Exercise goal.
Return exactly those lines of the material below that fall between the line holding "FIL FACEBOOK" and the line holding "fost amplificată și", inclusive.
Extracted material Block Start
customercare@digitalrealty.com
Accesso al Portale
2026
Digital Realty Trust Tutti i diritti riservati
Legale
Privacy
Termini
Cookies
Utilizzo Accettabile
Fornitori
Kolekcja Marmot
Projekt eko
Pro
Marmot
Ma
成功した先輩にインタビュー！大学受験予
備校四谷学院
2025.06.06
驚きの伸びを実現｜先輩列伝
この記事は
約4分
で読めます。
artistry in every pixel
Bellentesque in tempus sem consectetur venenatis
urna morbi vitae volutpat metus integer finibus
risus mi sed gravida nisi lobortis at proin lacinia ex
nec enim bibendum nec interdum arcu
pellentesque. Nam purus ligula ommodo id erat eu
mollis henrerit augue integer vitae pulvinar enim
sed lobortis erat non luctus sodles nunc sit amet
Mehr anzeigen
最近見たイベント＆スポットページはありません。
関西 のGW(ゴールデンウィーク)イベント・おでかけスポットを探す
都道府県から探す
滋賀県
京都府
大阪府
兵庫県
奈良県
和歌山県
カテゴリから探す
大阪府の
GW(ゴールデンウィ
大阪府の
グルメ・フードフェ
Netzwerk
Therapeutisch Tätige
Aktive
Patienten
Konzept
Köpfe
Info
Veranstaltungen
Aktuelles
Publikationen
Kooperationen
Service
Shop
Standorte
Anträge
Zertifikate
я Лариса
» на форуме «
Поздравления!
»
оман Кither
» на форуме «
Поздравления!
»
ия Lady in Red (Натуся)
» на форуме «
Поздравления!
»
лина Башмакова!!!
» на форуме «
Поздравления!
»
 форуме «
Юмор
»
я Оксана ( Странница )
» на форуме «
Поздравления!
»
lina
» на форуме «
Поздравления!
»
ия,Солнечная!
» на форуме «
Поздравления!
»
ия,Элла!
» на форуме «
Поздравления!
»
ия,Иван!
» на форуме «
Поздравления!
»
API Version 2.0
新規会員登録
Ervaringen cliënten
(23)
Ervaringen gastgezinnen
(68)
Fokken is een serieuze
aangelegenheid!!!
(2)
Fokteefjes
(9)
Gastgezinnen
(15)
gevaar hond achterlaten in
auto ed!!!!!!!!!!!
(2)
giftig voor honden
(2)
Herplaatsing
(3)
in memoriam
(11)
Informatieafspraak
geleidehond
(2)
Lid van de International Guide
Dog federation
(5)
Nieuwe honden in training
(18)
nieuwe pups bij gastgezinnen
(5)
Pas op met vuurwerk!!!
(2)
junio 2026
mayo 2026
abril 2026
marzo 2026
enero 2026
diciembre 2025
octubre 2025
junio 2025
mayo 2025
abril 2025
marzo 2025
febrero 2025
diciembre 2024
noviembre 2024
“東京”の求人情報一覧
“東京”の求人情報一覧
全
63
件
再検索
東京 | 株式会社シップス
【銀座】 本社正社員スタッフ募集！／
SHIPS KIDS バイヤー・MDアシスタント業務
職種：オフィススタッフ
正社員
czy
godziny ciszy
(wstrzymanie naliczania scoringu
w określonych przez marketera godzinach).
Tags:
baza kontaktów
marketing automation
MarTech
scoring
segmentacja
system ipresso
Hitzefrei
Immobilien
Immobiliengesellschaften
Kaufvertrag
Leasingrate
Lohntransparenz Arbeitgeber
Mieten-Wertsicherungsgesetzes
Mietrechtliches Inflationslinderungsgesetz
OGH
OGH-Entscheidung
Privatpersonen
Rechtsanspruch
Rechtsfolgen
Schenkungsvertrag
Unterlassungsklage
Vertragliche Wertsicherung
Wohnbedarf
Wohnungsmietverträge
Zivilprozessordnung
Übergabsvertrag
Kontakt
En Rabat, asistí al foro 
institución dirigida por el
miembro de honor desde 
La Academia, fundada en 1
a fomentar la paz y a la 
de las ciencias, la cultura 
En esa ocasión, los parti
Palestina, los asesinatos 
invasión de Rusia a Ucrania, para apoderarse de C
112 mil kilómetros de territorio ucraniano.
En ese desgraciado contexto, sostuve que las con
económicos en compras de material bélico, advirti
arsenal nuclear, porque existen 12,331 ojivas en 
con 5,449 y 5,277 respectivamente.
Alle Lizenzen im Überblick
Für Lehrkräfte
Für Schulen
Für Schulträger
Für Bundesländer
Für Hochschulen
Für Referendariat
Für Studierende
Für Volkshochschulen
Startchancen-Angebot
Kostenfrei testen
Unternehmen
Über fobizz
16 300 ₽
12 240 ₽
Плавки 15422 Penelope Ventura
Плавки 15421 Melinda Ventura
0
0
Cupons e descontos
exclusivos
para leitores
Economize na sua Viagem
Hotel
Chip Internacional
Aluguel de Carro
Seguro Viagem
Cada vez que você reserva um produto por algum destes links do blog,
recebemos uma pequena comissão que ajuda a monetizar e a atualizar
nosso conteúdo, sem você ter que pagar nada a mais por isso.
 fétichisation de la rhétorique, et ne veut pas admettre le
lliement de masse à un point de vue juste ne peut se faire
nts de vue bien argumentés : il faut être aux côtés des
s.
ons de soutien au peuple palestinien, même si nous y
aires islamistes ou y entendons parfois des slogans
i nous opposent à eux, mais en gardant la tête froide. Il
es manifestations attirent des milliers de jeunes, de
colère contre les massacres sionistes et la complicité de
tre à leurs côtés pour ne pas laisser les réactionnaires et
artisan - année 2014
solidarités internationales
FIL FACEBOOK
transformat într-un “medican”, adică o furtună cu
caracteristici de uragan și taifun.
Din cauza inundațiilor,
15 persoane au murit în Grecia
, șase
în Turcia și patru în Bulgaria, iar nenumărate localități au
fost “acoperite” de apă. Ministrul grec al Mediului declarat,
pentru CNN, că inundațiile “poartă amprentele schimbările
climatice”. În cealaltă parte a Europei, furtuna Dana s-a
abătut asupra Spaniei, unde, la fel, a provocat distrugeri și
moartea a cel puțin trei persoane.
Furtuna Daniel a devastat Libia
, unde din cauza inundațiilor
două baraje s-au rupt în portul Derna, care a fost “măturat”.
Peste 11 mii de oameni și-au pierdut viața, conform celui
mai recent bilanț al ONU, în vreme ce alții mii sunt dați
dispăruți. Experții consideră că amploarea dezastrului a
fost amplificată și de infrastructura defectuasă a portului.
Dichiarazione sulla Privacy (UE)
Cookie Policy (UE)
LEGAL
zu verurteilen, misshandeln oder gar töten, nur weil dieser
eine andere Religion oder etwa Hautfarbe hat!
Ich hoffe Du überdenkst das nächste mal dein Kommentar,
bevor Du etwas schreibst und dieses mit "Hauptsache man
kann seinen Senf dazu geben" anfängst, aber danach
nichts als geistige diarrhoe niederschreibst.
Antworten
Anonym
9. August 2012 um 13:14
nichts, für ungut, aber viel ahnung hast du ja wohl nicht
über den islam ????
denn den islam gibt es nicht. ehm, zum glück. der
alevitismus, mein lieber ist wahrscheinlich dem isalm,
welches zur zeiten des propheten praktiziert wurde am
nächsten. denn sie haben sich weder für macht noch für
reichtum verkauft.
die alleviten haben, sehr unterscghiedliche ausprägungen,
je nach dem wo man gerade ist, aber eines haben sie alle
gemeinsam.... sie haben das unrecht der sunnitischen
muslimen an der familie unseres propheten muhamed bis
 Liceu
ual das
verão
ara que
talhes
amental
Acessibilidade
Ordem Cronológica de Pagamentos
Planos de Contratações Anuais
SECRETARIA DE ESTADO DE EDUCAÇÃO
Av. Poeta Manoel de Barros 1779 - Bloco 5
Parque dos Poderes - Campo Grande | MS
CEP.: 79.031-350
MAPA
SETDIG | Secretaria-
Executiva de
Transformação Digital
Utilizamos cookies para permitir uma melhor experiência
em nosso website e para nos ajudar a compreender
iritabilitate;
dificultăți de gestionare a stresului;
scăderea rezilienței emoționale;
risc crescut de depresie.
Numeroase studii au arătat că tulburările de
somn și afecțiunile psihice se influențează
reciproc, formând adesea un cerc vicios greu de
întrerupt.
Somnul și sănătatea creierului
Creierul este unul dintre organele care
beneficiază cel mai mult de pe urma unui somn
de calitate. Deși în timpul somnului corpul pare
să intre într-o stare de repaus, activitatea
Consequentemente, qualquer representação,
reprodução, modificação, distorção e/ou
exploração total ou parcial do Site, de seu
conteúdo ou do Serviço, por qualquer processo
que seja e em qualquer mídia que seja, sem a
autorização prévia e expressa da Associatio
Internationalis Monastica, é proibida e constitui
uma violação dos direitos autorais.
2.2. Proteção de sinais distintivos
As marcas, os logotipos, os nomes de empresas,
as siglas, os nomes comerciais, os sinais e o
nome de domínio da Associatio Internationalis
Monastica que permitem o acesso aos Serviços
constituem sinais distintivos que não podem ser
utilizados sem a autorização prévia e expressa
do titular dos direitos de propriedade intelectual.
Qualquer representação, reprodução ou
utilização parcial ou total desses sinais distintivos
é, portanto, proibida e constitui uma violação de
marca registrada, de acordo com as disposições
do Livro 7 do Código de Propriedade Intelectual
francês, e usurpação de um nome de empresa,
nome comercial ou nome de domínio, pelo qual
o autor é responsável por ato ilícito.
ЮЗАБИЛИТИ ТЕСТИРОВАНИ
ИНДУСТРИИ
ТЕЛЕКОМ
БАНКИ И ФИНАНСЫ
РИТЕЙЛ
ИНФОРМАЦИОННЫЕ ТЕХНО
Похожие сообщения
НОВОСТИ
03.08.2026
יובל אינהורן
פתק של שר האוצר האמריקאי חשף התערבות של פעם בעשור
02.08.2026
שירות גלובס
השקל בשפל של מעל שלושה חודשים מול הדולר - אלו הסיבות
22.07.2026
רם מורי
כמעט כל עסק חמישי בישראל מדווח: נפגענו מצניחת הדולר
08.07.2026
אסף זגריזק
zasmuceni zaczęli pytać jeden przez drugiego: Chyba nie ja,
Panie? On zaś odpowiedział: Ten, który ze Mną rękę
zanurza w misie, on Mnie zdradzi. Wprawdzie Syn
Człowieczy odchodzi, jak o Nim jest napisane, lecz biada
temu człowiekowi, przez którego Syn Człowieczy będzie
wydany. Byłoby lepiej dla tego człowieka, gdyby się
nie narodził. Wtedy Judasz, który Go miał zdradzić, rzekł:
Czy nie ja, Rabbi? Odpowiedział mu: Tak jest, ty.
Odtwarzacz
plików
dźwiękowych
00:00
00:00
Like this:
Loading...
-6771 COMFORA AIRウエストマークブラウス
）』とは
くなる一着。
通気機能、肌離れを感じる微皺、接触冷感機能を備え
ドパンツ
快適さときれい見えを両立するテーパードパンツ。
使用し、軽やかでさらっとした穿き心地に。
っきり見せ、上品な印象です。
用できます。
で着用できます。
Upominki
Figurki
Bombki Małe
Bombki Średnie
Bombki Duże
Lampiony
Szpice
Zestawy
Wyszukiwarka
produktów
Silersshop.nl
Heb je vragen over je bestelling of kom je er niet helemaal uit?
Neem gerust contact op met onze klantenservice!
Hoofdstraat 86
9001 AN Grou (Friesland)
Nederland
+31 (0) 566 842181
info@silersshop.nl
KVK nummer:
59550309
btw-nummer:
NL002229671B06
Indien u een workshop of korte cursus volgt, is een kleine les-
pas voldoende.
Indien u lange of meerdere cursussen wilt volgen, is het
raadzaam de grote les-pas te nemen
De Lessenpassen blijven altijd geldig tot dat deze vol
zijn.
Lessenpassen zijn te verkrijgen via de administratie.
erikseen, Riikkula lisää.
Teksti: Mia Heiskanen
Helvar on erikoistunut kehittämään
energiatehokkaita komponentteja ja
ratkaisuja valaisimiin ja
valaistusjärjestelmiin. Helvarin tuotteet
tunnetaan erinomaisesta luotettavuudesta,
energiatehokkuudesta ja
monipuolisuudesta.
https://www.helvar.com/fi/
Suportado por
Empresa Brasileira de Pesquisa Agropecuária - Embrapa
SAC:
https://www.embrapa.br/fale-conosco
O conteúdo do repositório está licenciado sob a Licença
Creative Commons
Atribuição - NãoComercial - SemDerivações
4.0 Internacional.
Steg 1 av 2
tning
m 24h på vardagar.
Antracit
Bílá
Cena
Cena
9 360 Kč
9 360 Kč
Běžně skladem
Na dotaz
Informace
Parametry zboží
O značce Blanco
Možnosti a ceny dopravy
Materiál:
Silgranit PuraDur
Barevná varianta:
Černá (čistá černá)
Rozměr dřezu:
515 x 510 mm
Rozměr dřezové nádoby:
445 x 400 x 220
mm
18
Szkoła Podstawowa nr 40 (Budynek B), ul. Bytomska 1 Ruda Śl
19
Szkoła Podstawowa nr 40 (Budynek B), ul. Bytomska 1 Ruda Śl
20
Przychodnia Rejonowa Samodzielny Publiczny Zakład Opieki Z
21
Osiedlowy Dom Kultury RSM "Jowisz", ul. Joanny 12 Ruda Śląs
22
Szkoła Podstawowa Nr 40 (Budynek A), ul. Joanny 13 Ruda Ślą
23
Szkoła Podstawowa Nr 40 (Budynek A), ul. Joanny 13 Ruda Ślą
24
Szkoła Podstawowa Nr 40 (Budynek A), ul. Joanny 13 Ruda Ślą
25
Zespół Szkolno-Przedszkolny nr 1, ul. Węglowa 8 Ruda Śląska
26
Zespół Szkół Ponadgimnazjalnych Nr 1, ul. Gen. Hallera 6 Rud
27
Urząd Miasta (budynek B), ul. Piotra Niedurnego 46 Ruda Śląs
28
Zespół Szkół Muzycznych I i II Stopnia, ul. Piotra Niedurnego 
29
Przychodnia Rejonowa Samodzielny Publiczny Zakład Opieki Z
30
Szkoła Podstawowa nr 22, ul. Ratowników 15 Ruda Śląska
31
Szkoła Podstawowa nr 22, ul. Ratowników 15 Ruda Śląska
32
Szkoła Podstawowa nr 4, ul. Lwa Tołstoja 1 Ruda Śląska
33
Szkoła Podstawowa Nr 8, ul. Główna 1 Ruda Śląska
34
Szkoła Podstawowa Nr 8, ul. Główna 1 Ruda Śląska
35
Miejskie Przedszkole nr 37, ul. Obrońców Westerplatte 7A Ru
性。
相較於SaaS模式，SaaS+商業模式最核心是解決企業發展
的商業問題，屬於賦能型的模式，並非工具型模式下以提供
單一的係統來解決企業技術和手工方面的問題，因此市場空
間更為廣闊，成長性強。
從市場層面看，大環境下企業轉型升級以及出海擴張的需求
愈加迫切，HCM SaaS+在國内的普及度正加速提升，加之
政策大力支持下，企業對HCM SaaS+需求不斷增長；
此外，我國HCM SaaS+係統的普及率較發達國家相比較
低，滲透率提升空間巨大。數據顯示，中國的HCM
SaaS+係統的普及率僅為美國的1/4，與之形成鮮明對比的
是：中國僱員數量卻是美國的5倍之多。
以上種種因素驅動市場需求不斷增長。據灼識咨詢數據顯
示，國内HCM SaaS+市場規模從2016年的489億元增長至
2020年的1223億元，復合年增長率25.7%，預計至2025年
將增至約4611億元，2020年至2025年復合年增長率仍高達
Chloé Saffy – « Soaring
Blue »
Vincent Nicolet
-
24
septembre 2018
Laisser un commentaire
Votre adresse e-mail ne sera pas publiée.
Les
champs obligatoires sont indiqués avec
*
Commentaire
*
Extracted material Block End
Answer space.
FIL FACEBOOK
transformat într-un “medican”, adică o furtună cu
caracteristici de uragan și taifun.
Din cauza inundațiilor,
15 persoane au murit în Grecia
, șase
în Turcia și patru în Bulgaria, iar nenumărate localități au
fost “acoperite” de apă. Ministrul grec al Mediului declarat,
pentru CNN, că inundațiile “poartă amprentele schimbările
climatice”. În cealaltă parte a Europei, furtuna Dana s-a
abătut asupra Spaniei, unde, la fel, a provocat distrugeri și
moartea a cel puțin trei persoane.
Furtuna Daniel a devastat Libia
, unde din cauza inundațiilor
două baraje s-au rupt în portul Derna, care a fost “măturat”.
Peste 11 mii de oameni și-au pierdut viața, conform celui
mai recent bilanț al ONU, în vreme ce alții mii sunt dați
dispăruți. Experții consideră că amploarea dezastrului a
fost amplificată și de infrastructura defectuasă a portului.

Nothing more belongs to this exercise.